Each mash had right at 1100 pounds of grain, and they mashed pretty thick. We had to do three separate mashes to fill the kettle. It was a ***** to stir.
A few observations after my day:
Mashing in and stirring 1100 pounds of grain is hard work. I did the first and second mashes, the main brewer did the 3rd mash because I had developed some pretty massive blisters from the mash paddle.
Commercial grain mills are bad ass. I milled all the grain for the 2nd and 3rd mashes. Their mill would chew through a full bag of grain in about 30 seconds or so…. Quick enough that it would be done with one bag before I even had the next bag open and ready to pour in.
The commercial brewing process and home brewing process are pretty much identical. I am a batch sparger so that was the biggest difference.
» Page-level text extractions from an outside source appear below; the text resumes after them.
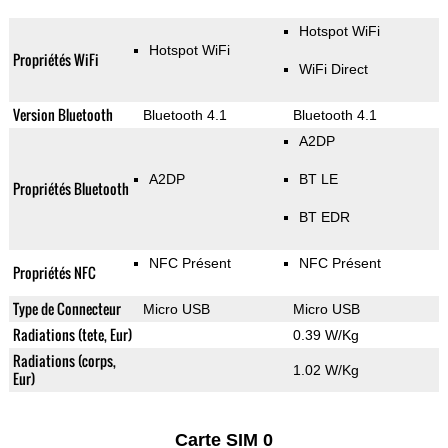
Hotspot WiFi
Hotspot WiFi
Propriétés WiFi
WiFi Direct
Version Bluetooth
Bluetooth 4.1
Bluetooth 4.1
A2DP
A2DP
BT LE
Propriétés Bluetooth
BT EDR
NFC Présent
NFC Présent
Propriétés NFC
Type de Connecteur
Micro USB
Micro USB
Radiations (tete, Eur)
0.39 W/Kg
Radiations (corps,
1.02 W/Kg
Eur)
Carte SIM 0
Each mash roughly followed this time frame: 10-15 minutes to mash in, 30 minute rest at 149, 30 minutes to vorlauf/recirculate, it then took about an hour to sparge/lauter, and then ~15 minutes to pull out the spent grains. I REALLY wish I had brought myself a couple kegs or carboys along, after each mash we had to have dumped at least another 50-100 gallons of ~24 plato wort down the drain. I would have loved to have taken that home and boiled it down. We doughed in for the first mash at 6:35 am and were kettle full, starting the boil by 2:50 pm. We hit a boil 30 minutes later. We boiled for an hour, then did a whirlpool for about 15 minutes before transferring through the giant wort-chiller into the fermenter. It took an hour to drain the kettle into the fermenter.
Since there was a lot of downtime I got to spend some time on the 30 barrel system as well. That system is pretty much 100% automated… They were brewing Maduro while I was hanging out, it was cool to see but for the most part they just push buttons and open/close valves to move stuff around from vessel to vessel . If I recall it 4 vessels… The first vessel was the mash tun, then from there everything got transferred to the lauter tun, then obviously that drained into the brew kettle, and then after the boil everything gets transferred into the 4th vessel which was for whirpooling.
Here is a photo of the 30 barrel system:
Here is one of the mash while sparging/lautering
Here are the first runnings going into the kettle
Pure awesomeness here…. They have 17 barrels of Huna aging. I tried to smuggle one out under my shirt but it wouldn’t fit
Some more other goodies barrel aging…
Serious blow-off from a quad that they had brewed the previous day
More serious blow-off from a batch of Jai Alai also brewed the previous day.
This smelled heavenly
All-in-all it was an absolutely amazing experience. I was also able to share some of my barrel-aged homebrews with the brewers and got some good feedback.